**About this exercise:**
Print every line of the records below exactly as it reads.

**Information given:**
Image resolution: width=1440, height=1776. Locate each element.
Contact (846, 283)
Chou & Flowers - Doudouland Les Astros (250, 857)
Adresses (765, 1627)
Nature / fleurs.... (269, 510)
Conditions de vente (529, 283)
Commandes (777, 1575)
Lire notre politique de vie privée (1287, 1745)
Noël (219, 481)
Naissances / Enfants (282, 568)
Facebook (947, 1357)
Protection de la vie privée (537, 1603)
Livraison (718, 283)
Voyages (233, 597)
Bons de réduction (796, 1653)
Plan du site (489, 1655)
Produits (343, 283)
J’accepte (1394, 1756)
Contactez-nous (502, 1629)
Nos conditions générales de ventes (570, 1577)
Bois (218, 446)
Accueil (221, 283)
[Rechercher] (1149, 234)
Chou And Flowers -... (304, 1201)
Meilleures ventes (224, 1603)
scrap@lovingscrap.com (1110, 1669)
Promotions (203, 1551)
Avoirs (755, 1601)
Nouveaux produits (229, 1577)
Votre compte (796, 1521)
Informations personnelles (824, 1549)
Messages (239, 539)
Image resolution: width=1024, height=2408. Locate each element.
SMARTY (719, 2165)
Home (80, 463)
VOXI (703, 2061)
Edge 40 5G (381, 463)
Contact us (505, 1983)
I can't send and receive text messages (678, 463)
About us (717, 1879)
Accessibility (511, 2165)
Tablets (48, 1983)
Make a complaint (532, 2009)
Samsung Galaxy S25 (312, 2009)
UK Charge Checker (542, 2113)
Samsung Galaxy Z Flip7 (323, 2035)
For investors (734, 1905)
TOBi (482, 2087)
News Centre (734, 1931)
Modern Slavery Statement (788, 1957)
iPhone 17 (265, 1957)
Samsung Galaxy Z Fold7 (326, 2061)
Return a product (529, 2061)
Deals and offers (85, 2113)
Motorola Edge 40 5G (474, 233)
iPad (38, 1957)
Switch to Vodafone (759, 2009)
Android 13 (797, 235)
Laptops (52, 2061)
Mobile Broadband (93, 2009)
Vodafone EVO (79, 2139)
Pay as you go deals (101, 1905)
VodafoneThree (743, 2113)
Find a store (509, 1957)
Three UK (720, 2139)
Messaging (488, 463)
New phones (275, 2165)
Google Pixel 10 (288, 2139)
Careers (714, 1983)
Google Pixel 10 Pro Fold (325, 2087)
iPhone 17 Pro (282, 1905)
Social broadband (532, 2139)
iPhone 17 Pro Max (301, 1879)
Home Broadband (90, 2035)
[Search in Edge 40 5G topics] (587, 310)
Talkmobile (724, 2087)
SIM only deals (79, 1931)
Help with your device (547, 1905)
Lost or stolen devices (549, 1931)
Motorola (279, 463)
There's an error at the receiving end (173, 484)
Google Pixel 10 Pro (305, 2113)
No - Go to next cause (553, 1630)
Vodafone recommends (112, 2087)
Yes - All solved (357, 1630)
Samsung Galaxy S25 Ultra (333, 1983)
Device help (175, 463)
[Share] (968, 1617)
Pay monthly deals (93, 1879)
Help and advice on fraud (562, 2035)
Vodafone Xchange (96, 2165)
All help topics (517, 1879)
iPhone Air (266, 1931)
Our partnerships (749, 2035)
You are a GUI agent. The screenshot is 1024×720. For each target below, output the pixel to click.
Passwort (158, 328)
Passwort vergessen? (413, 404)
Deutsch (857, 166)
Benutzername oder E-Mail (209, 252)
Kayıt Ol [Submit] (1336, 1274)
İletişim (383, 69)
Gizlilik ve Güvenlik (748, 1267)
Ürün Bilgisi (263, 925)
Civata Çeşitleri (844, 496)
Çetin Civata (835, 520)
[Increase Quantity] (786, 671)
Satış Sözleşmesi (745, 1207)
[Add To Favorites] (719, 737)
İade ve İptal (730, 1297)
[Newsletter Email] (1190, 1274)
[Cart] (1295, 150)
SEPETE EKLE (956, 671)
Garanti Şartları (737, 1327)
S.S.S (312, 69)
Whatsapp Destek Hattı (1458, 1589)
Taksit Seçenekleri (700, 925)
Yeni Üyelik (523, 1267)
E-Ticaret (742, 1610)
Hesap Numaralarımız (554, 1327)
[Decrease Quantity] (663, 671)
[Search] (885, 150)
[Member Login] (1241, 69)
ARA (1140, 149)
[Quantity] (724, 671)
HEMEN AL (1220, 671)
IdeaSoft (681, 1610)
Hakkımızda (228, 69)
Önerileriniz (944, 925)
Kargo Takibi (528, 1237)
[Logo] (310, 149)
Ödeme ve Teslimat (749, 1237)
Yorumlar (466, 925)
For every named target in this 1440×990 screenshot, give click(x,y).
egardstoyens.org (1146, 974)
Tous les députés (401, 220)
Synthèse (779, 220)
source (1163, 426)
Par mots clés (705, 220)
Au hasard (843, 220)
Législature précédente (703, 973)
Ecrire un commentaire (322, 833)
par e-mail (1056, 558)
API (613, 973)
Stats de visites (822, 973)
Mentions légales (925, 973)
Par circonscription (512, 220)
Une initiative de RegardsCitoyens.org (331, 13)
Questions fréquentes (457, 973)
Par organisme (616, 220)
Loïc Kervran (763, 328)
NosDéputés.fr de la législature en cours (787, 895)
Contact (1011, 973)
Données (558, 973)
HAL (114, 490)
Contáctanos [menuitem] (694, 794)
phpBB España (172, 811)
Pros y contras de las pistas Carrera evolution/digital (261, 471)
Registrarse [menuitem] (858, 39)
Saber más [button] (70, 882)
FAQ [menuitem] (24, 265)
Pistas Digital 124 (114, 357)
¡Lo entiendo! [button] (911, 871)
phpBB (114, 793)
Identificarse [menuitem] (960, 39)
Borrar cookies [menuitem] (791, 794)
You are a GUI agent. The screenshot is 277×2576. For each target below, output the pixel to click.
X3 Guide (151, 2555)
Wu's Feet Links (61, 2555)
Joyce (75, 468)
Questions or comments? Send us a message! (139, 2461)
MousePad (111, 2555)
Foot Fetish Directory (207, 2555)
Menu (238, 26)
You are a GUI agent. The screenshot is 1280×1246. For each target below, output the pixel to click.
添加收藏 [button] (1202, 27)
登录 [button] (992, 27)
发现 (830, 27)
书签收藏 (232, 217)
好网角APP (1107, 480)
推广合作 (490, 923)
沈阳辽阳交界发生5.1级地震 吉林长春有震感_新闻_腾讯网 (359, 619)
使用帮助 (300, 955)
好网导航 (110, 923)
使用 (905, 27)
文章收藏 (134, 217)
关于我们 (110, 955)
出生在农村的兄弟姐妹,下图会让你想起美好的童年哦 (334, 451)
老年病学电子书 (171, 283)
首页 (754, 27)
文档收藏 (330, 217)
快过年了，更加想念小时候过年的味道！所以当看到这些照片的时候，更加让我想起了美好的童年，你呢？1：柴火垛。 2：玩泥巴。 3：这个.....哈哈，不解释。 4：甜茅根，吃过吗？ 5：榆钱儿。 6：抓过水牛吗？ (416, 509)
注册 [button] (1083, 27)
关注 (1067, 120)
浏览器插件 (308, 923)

**Written reply:**
Image resolution: width=1440, height=1776. Locate each element.
Contact (846, 283)
Chou & Flowers - Doudouland Les Astros (250, 857)
Adresses (765, 1627)
Nature / fleurs.... (269, 510)
Conditions de vente (529, 283)
Commandes (777, 1575)
Lire notre politique de vie privée (1287, 1745)
Noël (219, 481)
Naissances / Enfants (282, 568)
Facebook (947, 1357)
Protection de la vie privée (537, 1603)
Livraison (718, 283)
Voyages (233, 597)
Bons de réduction (796, 1653)
Plan du site (489, 1655)
Produits (343, 283)
J’accepte (1394, 1756)
Contactez-nous (502, 1629)
Nos conditions générales de ventes (570, 1577)
Bois (218, 446)
Accueil (221, 283)
[Rechercher] (1149, 234)
Chou And Flowers -... (304, 1201)
Meilleures ventes (224, 1603)
scrap@lovingscrap.com (1110, 1669)
Promotions (203, 1551)
Avoirs (755, 1601)
Nouveaux produits (229, 1577)
Votre compte (796, 1521)
Informations personnelles (824, 1549)
Messages (239, 539)
Image resolution: width=1024, height=2408. Locate each element.
SMARTY (719, 2165)
Home (80, 463)
VOXI (703, 2061)
Edge 40 5G (381, 463)
Contact us (505, 1983)
I can't send and receive text messages (678, 463)
About us (717, 1879)
Accessibility (511, 2165)
Tablets (48, 1983)
Make a complaint (532, 2009)
Samsung Galaxy S25 (312, 2009)
UK Charge Checker (542, 2113)
Samsung Galaxy Z Flip7 (323, 2035)
For investors (734, 1905)
TOBi (482, 2087)
News Centre (734, 1931)
Modern Slavery Statement (788, 1957)
iPhone 17 (265, 1957)
Samsung Galaxy Z Fold7 (326, 2061)
Return a product (529, 2061)
Deals and offers (85, 2113)
Motorola Edge 40 5G (474, 233)
iPad (38, 1957)
Switch to Vodafone (759, 2009)
Android 13 (797, 235)
Laptops (52, 2061)
Mobile Broadband (93, 2009)
Vodafone EVO (79, 2139)
Pay as you go deals (101, 1905)
VodafoneThree (743, 2113)
Find a store (509, 1957)
Three UK (720, 2139)
Messaging (488, 463)
New phones (275, 2165)
Google Pixel 10 (288, 2139)
Careers (714, 1983)
Google Pixel 10 Pro Fold (325, 2087)
iPhone 17 Pro (282, 1905)
Social broadband (532, 2139)
iPhone 17 Pro Max (301, 1879)
Home Broadband (90, 2035)
[Search in Edge 40 5G topics] (587, 310)
Talkmobile (724, 2087)
SIM only deals (79, 1931)
Help with your device (547, 1905)
Lost or stolen devices (549, 1931)
Motorola (279, 463)
There's an error at the receiving end (173, 484)
Google Pixel 10 Pro (305, 2113)
No - Go to next cause (553, 1630)
Vodafone recommends (112, 2087)
Yes - All solved (357, 1630)
Samsung Galaxy S25 Ultra (333, 1983)
Device help (175, 463)
[Share] (968, 1617)
Pay monthly deals (93, 1879)
Help and advice on fraud (562, 2035)
Vodafone Xchange (96, 2165)
All help topics (517, 1879)
iPhone Air (266, 1931)
Our partnerships (749, 2035)
You are a GUI agent. The screenshot is 1024×720. For each target below, output the pixel to click.
Passwort (158, 328)
Passwort vergessen? (413, 404)
Deutsch (857, 166)
Benutzername oder E-Mail (209, 252)
Kayıt Ol [Submit] (1336, 1274)
İletişim (383, 69)
Gizlilik ve Güvenlik (748, 1267)
Ürün Bilgisi (263, 925)
Civata Çeşitleri (844, 496)
Çetin Civata (835, 520)
[Increase Quantity] (786, 671)
Satış Sözleşmesi (745, 1207)
[Add To Favorites] (719, 737)
İade ve İptal (730, 1297)
[Newsletter Email] (1190, 1274)
[Cart] (1295, 150)
SEPETE EKLE (956, 671)
Garanti Şartları (737, 1327)
S.S.S (312, 69)
Whatsapp Destek Hattı (1458, 1589)
Taksit Seçenekleri (700, 925)
Yeni Üyelik (523, 1267)
E-Ticaret (742, 1610)
Hesap Numaralarımız (554, 1327)
[Decrease Quantity] (663, 671)
[Search] (885, 150)
[Member Login] (1241, 69)
ARA (1140, 149)
[Quantity] (724, 671)
HEMEN AL (1220, 671)
IdeaSoft (681, 1610)
Hakkımızda (228, 69)
Önerileriniz (944, 925)
Kargo Takibi (528, 1237)
[Logo] (310, 149)
Ödeme ve Teslimat (749, 1237)
Yorumlar (466, 925)
For every named target in this 1440×990 screenshot, give click(x,y).
egardstoyens.org (1146, 974)
Tous les députés (401, 220)
Synthèse (779, 220)
source (1163, 426)
Par mots clés (705, 220)
Au hasard (843, 220)
Législature précédente (703, 973)
Ecrire un commentaire (322, 833)
par e-mail (1056, 558)
API (613, 973)
Stats de visites (822, 973)
Mentions légales (925, 973)
Par circonscription (512, 220)
Une initiative de RegardsCitoyens.org (331, 13)
Questions fréquentes (457, 973)
Par organisme (616, 220)
Loïc Kervran (763, 328)
NosDéputés.fr de la législature en cours (787, 895)
Contact (1011, 973)
Données (558, 973)
HAL (114, 490)
Contáctanos [menuitem] (694, 794)
phpBB España (172, 811)
Pros y contras de las pistas Carrera evolution/digital (261, 471)
Registrarse [menuitem] (858, 39)
Saber más [button] (70, 882)
FAQ [menuitem] (24, 265)
Pistas Digital 124 (114, 357)
¡Lo entiendo! [button] (911, 871)
phpBB (114, 793)
Identificarse [menuitem] (960, 39)
Borrar cookies [menuitem] (791, 794)
You are a GUI agent. The screenshot is 277×2576. For each target below, output the pixel to click.
X3 Guide (151, 2555)
Wu's Feet Links (61, 2555)
Joyce (75, 468)
Questions or comments? Send us a message! (139, 2461)
MousePad (111, 2555)
Foot Fetish Directory (207, 2555)
Menu (238, 26)
You are a GUI agent. The screenshot is 1280×1246. For each target below, output the pixel to click.
添加收藏 [button] (1202, 27)
登录 [button] (992, 27)
发现 (830, 27)
书签收藏 (232, 217)
好网角APP (1107, 480)
推广合作 (490, 923)
沈阳辽阳交界发生5.1级地震 吉林长春有震感_新闻_腾讯网 (359, 619)
使用帮助 (300, 955)
好网导航 (110, 923)
使用 (905, 27)
文章收藏 (134, 217)
关于我们 (110, 955)
出生在农村的兄弟姐妹,下图会让你想起美好的童年哦 (334, 451)
老年病学电子书 (171, 283)
首页 (754, 27)
文档收藏 (330, 217)
快过年了，更加想念小时候过年的味道！所以当看到这些照片的时候，更加让我想起了美好的童年，你呢？1：柴火垛。 2：玩泥巴。 3：这个.....哈哈，不解释。 4：甜茅根，吃过吗？ 5：榆钱儿。 6：抓过水牛吗？ (416, 509)
注册 [button] (1083, 27)
关注 (1067, 120)
浏览器插件 (308, 923)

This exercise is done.